2012a; Chapter 2), it is possible to query the database to derive dimensional parameters of laterally juxtaposed units, thereby yielding the relative dimensional parameters required by FLUVSIM (but also employed by widely used commercial software with programs for object-based simulations of fluvial depositional systems;

e.g. PETREL by Schlumberger). An example of this type of query is presented in figure 6.6a, where the interrogation that returns the thicknesses of juxtaposed 4^th order CH and CS architectural elements is shown.
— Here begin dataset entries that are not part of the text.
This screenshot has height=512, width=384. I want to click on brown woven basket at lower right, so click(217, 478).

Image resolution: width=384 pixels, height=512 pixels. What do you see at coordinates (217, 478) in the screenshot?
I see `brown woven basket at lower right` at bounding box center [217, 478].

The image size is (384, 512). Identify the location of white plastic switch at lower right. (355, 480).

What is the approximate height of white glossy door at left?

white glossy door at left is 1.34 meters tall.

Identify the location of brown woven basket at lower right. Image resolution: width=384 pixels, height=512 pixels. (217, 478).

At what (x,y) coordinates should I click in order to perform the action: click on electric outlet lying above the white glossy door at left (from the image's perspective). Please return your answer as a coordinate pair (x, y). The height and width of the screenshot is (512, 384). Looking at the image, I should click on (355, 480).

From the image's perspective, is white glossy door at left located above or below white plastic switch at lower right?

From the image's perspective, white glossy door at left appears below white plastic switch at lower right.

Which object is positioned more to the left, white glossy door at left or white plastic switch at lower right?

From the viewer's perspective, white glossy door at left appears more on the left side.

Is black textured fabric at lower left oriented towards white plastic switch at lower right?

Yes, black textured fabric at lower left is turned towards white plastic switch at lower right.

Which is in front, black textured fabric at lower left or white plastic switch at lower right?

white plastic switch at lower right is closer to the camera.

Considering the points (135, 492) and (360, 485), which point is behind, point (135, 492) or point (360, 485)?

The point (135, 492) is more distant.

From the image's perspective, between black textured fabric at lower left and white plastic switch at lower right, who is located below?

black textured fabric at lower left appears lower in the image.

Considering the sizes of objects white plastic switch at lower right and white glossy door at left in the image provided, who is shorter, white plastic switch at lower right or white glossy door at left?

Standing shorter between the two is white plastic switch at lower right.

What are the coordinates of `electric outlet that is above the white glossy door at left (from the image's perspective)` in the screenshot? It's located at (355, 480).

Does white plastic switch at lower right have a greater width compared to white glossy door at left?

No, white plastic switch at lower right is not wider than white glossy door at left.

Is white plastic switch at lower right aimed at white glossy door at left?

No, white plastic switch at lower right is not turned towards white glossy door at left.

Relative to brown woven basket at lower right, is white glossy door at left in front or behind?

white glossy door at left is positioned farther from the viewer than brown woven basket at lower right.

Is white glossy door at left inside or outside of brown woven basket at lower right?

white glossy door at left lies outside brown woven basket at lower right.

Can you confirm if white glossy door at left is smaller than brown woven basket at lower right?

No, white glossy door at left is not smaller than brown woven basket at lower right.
Since the containment of genetic units within larger-scale genetic units is also properly represented in FAKTS, it is also possible to derive relative dimensional parameters associated to genetic units belonging to different scales (figure 6.6b); for example it is possible to submit a query to return the thickness of all the crevasse splay architectural elements (CS) neighbouring 5^th-order channel-cluster depositional elements (channel-complexes bounded by 5^th-order lower bounding surfaces) and the thickness of the channel-clusters themselves in order to derive their relative thicknesses, in cases where FLUVSIM channels are described by FAKTS’ 5^th-order channel-complexes.

In a similar fashion, the same type of FAKTS output (proportions, absolute and relative dimensional parameters) can be used to constrain mixed object/process-based simulation methods of fluvial architecture, like ALLUVSIM (Pyrcz et al. 2008).